I don't know why I bother mentioning the strange weather anymore. At the beginning of this week we were melting in blazing sunshine and temperatures above 30 degrees but by the weekend this gloomy drizzle had set in. I would like to have shown you some contrasting pictures, but my brain was too fuzzy from the heat to remember to take them, so you'll have to put up with just the one's I took this morning of the grey skies.

This week's blog is going to be a little shorter than usual. We've been very stretched due to staff holidays so Paul and I have been running about trying to get everything done, shoveling stone onto droves while the sun beat down on us and dealing with escaping cows. Everything always goes wrong when you're short-staffed. So I haven't had a lot of chance to take pictures for you.

Also, it's a quiet time of year for the wildlife, so there's less to take pictures of. One of the few birds that I have seen regularly is the cranes. Every time I go out, I spot some in the fields, either in twos or threes, or sometimes a lot more. They're starting to gather into the winter flock now, so seeing a large group is more common. But I never get any pictures because they fly away if I get too close. Another bird that has been gathering into flocks is the yellow wagtails. Damon said he saw a large group on Friday. It won't be long until they start their migration back to Africa, along with many of our other visitors. Indeed some have already gone. Cuckoo's, who don't have to hang about and raise chicks, left ages ago. And the swifts have started leaving too. It is interesting that swifts and swallows have such different habits, considering how similar they are in many ways. Our swallows arrived in late March/early April, I think, and are on their third brood, which should be hatching soon. or may have hatched already. They probably won't leave until mid-late September. Swifts often don't arrive until early May and are leaving by mid-August, probably only rearing one brood. It makes you wonder why these patterns developed so differently.
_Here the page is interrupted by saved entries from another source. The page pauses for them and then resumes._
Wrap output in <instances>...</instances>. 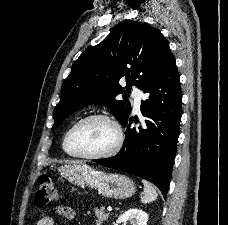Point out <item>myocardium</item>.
<instances>
[{"mask_svg":"<svg viewBox=\"0 0 228 225\" xmlns=\"http://www.w3.org/2000/svg\"><path fill=\"white\" fill-rule=\"evenodd\" d=\"M92 119H99L102 120L106 123H108L114 130L115 133V143L114 145L106 152L101 153V154H74L69 151L68 149V138L69 135L76 129L81 123L87 121V120H92ZM63 150L65 153L73 158H79V159H88V160H100V159H105L114 156L117 154L122 146H123V133L121 130L120 125L116 120L111 118L108 115L105 114H100V113H93V114H87L82 117H80L78 120H76L65 132L64 137H63Z\"/></svg>","mask_w":228,"mask_h":225,"instance_id":"myocardium-1","label":"myocardium"}]
</instances>
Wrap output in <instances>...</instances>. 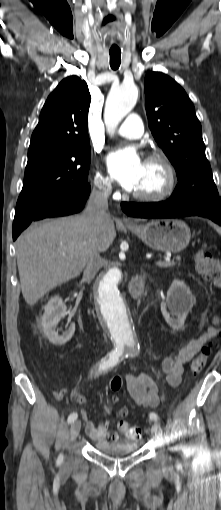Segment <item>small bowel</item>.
Segmentation results:
<instances>
[{"label": "small bowel", "mask_w": 221, "mask_h": 510, "mask_svg": "<svg viewBox=\"0 0 221 510\" xmlns=\"http://www.w3.org/2000/svg\"><path fill=\"white\" fill-rule=\"evenodd\" d=\"M217 318L213 319V324L197 339L191 340L181 347L175 356H168L162 361V370L166 381L171 387H177L182 379L184 366L190 362L193 357L202 349V347L211 340L217 333ZM126 390L136 404L144 407H156L159 404V386L156 381L146 373L128 374L125 378ZM75 400L84 404L87 402L82 395H77ZM103 410L111 413V408L103 404ZM81 417L85 421V430L89 437L95 442H113L118 439L116 433H110V421H104L95 425L87 410L81 411ZM127 422L120 421L118 430L126 437L132 438L127 430Z\"/></svg>", "instance_id": "1"}]
</instances>
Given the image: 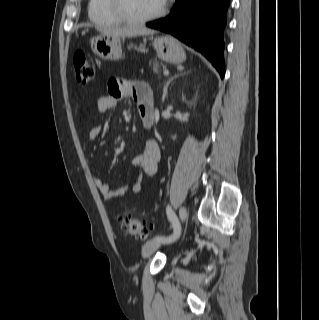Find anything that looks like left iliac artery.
Here are the masks:
<instances>
[{
  "instance_id": "1",
  "label": "left iliac artery",
  "mask_w": 319,
  "mask_h": 320,
  "mask_svg": "<svg viewBox=\"0 0 319 320\" xmlns=\"http://www.w3.org/2000/svg\"><path fill=\"white\" fill-rule=\"evenodd\" d=\"M166 212H167V216H168L170 222L172 223L173 233L167 237L156 236L154 239L161 242V243L169 244V243L176 241V239L180 237L181 226H180V223L178 221L176 214L173 212L172 208L169 205L166 207Z\"/></svg>"
}]
</instances>
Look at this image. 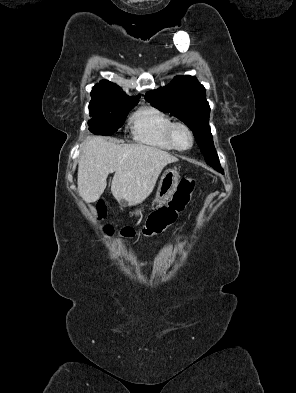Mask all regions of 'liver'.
<instances>
[{
    "instance_id": "1",
    "label": "liver",
    "mask_w": 296,
    "mask_h": 393,
    "mask_svg": "<svg viewBox=\"0 0 296 393\" xmlns=\"http://www.w3.org/2000/svg\"><path fill=\"white\" fill-rule=\"evenodd\" d=\"M178 159L166 151L142 144L118 145L104 137H88L82 144L78 165L79 195L97 201L115 172L111 192L129 206L142 203L153 191L162 169Z\"/></svg>"
}]
</instances>
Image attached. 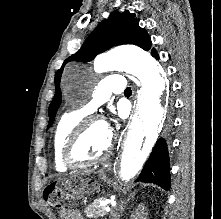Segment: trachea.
I'll use <instances>...</instances> for the list:
<instances>
[{
    "instance_id": "obj_1",
    "label": "trachea",
    "mask_w": 221,
    "mask_h": 219,
    "mask_svg": "<svg viewBox=\"0 0 221 219\" xmlns=\"http://www.w3.org/2000/svg\"><path fill=\"white\" fill-rule=\"evenodd\" d=\"M131 93H132V91H131L130 87H127V88L125 89V91H124V94H125V95L131 94Z\"/></svg>"
}]
</instances>
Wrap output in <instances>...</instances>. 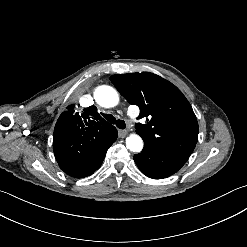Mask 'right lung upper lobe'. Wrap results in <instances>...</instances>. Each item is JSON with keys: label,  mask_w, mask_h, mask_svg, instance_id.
<instances>
[{"label": "right lung upper lobe", "mask_w": 247, "mask_h": 247, "mask_svg": "<svg viewBox=\"0 0 247 247\" xmlns=\"http://www.w3.org/2000/svg\"><path fill=\"white\" fill-rule=\"evenodd\" d=\"M70 105L58 118L53 150L58 161H80L109 147L117 138L114 126L102 119L95 106L79 115Z\"/></svg>", "instance_id": "right-lung-upper-lobe-1"}]
</instances>
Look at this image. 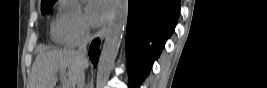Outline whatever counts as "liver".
I'll return each mask as SVG.
<instances>
[{
	"label": "liver",
	"mask_w": 267,
	"mask_h": 88,
	"mask_svg": "<svg viewBox=\"0 0 267 88\" xmlns=\"http://www.w3.org/2000/svg\"><path fill=\"white\" fill-rule=\"evenodd\" d=\"M88 62H81L72 49L48 51L37 56L32 66L29 88H55L58 71L68 69L67 83L75 88L81 69H86Z\"/></svg>",
	"instance_id": "liver-1"
}]
</instances>
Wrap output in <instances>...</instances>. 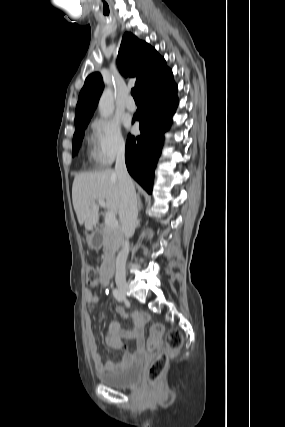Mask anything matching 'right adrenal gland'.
<instances>
[{"label": "right adrenal gland", "mask_w": 285, "mask_h": 427, "mask_svg": "<svg viewBox=\"0 0 285 427\" xmlns=\"http://www.w3.org/2000/svg\"><path fill=\"white\" fill-rule=\"evenodd\" d=\"M142 208V201H141V197L138 196V210L140 211Z\"/></svg>", "instance_id": "obj_1"}]
</instances>
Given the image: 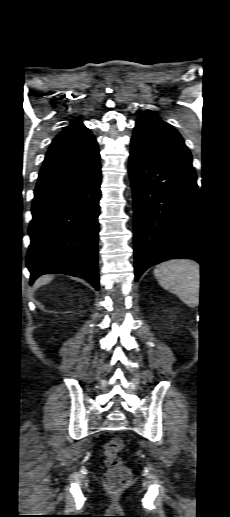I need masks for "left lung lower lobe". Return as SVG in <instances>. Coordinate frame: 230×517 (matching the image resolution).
Wrapping results in <instances>:
<instances>
[{
	"instance_id": "obj_1",
	"label": "left lung lower lobe",
	"mask_w": 230,
	"mask_h": 517,
	"mask_svg": "<svg viewBox=\"0 0 230 517\" xmlns=\"http://www.w3.org/2000/svg\"><path fill=\"white\" fill-rule=\"evenodd\" d=\"M129 176L134 200L135 281L160 262H203L199 247V192L191 165L131 147Z\"/></svg>"
}]
</instances>
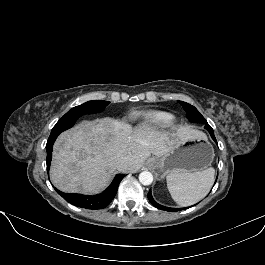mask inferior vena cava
I'll use <instances>...</instances> for the list:
<instances>
[{"mask_svg":"<svg viewBox=\"0 0 265 265\" xmlns=\"http://www.w3.org/2000/svg\"><path fill=\"white\" fill-rule=\"evenodd\" d=\"M126 159L122 152H119L116 157V164L118 167L122 166L125 163Z\"/></svg>","mask_w":265,"mask_h":265,"instance_id":"1","label":"inferior vena cava"}]
</instances>
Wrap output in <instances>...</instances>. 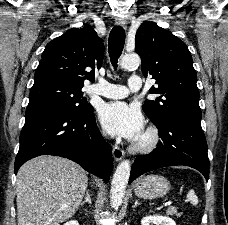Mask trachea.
Wrapping results in <instances>:
<instances>
[{
	"mask_svg": "<svg viewBox=\"0 0 228 225\" xmlns=\"http://www.w3.org/2000/svg\"><path fill=\"white\" fill-rule=\"evenodd\" d=\"M124 44H125V30L121 26L116 25L112 28L109 34V40H108V45H109L108 52H109L112 65L115 69L117 67L118 59L122 54Z\"/></svg>",
	"mask_w": 228,
	"mask_h": 225,
	"instance_id": "3493384b",
	"label": "trachea"
}]
</instances>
I was very pleased to see a juvenile great spotted woodpecker on my feeder this week. Although it's not a species that is struggling particularly, it's always nice to see chicks raised successfully. This may well be the young of the pair I saw on my feeder earlier this year. You can tell it's a juvenile because the red patch is on the front of it's head. Males have red on the back, and females no red at all. When the young moult in Autumn, the red will disappear and adult plumage will come in.